でも何でダインの民はザントガルツを、ダイン以外の種族の人を守るんだ?今の説明だけだと、ダイン達に守るメリットがないように感じたけど。
人が行動を起こすには必ず理由が存在する。腹が減れば食事を摂るし、喉が渇けば水を飲む。なら、ダイン達は何を思って守るのか。守ることで得られるメリットは何なのか。
クォルスさんはまだ何かを隠している?それとも、オーウェンが関係していて話すことが出来ないのか?
カミルは考え込むも、答えを出せずにいた。
「だから聞かせて。ダインが何故帝国と戦ったのか。精霊の黄昏後の鬼との戦いの歴史を」
リアの真剣な眼差しがクォルスへと注がれる。クォルスも視線を外さずに、瞳の奥にある感情を確かめるような目を合わせ続けた。
ゆっくりとした瞬きをひとつ挟むと、クォルスは語り出した。
「前にも言ったが、オーウェン様に関することは話せない。だから、話の辻褄が合わないところが出てくるが、そこは理解してくれ」
リアの表情が和らいだ。
「それでも構わない。私は真実が知りたいんだ」
クォルスが無言で頷いた。
「帝元戦争が始まってすぐの事だった。精霊信仰のある王国を救うべきであるという言葉がきっかけで、ダインの民は結束を強めていった。別に王国に借りがあるとか、国家に対する好き嫌いの話ではなく、元素に対して敬意があるかで判断された結果だ。精霊を信仰していると言うことは、元素に敬意を払っているのにも等しい。それに対して帝国は、元素を魔導兵器の燃料としか見ていなかった。元素に敬意を払い尊重する国家と、元素を消費し乱す国家。どちらが世界を貶めているのかは一目瞭然だろう」
「だから帝国を見限り、王国側についたと?」
「この世界は元素が根幹を成している。元素と共に歩むことこそ、本来の在るべき姿だ。帝国の在り方は世界の理に反している。それだけで打倒すべき対象だろう」
「………それじゃ、帝国が魔導兵器を捨て、元素と共に歩む国家に成れば、ダインの民の侵攻は起こらないってこと?」
「その可能性は十分にある。だが、一時的な方針変換では意味がない。継続してこそだ」
第2皇子キーステッド・ログ・クルスさえ即位しなければ、まだ帝国の方針を軌道修正することは可能だろう。だが、帝国内の勢力図で言えば、第1皇子派が劣勢ではある。ゼーゼマンの策謀により、皇帝と騎士団の影響力に影を落としているのが現状だ。魔導兵器が完成している以上、それを放棄しろと言われて素直に聞き入れるはずがない。
「精霊達が自ら動いていることから、帝国が招いた元素の乱れの深刻さは明らかだろう。

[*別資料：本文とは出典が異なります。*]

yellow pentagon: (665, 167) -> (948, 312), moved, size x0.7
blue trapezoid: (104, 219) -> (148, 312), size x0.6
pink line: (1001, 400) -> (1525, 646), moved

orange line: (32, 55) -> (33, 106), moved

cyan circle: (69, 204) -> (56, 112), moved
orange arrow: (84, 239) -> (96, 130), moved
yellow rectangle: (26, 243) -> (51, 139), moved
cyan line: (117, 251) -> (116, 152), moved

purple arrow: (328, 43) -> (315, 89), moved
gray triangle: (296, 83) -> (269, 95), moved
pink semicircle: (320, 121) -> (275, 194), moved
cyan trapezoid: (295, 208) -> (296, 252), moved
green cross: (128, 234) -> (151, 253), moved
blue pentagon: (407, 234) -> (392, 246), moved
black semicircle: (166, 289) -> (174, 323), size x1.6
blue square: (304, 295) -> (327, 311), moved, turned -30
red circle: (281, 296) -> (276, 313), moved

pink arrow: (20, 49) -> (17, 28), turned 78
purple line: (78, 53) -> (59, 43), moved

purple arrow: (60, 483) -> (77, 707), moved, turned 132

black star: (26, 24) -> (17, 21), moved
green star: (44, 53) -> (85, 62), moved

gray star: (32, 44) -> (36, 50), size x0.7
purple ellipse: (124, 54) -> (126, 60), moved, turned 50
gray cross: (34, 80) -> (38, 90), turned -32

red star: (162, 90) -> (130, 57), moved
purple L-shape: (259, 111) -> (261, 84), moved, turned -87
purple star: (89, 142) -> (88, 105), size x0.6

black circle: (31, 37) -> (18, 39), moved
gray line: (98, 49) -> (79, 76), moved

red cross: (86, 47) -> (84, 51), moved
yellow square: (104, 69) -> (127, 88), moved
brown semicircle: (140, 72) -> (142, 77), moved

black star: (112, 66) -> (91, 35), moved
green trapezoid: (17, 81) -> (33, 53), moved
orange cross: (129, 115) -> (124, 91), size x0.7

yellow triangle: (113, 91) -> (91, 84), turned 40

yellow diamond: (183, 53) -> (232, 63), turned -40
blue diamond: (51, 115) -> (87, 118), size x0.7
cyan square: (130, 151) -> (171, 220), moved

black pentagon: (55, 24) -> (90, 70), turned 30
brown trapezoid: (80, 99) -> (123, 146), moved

精霊達の動きに同調し王国が参戦。自然との調和を重んじるエルフ達もまた、帝国との魔導兵器の破壊に動き出した。目的を同じとする王国、エルフの民、ダインの民が集い、一時的に同盟を結び帝国の打倒を目指した。結果は知っているだろう?」
「帝国は破れ、滅んだ」
クォルスは頷き言葉を続ける。
「魔導兵器の破壊には成功したが、その代償は大きく、帝都そのものを吹き飛ばす結果となった。帝都跡は、今ではアルス湖の一部と化している。魔導兵器を使った反動で鬼が誕生することとなる」
「どう言うこと?」
「精霊時代は、ダインと魔族を混同していたと聞く。そこは間違いないか?」
「そうね。魔族は人に仇名す存在として認識されていたわ。角付と呼ばれる人の言葉を操る魔族が出てきたことで、帝都に報告に向かったわ。でも、それで私達はこの時代に飛ばされてしまったわけだけど。それ以前に言葉を操る魔族が出てきたことはないわね」
「本来魔族という呼び名は、ヒュムなどがダインの民に名付けたものだ。竜時代の終焉でダインの民がルナーナ大陸に渡って交流が途絶えたことで、特徴の似ている元素の乱れの顕在化を魔族と呼び始めたのだろう」
「へえ、元素の乱れの顕在化ね~。面白い表現の仕方だわ」
リアは独特な表現に感嘆し、興味深そうにクォルスを眺めている。
「こちらとしては迷惑な話なんだがな。紅い瞳をしているだけで襲われたようだから、当時を生きたダインの民にとっては生き辛い世の中だっただろう」
当時のダインの民の苦労を察してクォルスの表情が渋くなる。
「魔導兵器を使用したことで元素が大きく乱れ、結果としてより強力な魔族である鬼を生み出す結果となったと見られている。もちろん、それだけであれほどまでの鬼が生まれるとは考えにくい。元素の乱れと別の要因が結び付いた結果、魔族は鬼と化した」
「別の要因?」
リアが訝しむ。
「大きな戦争が起これば、必ず多くの犠牲者が出る。命を失った者達の情念が、肉体を失って尚この世界に留まり続けた。怨嗟の想いが穢れとなり、魔族に取り込まれ鬼という特異な存在として顕現した。これが鬼の誕生というわけだ」
鬼の誕生を防ぎ、ダインの民による侵攻を防ぐには、戦争を回避するしかない。それがどんなに困難な道であっても、負の連鎖を断ち切るには帝国そのものを変えるほか道はないのだろう。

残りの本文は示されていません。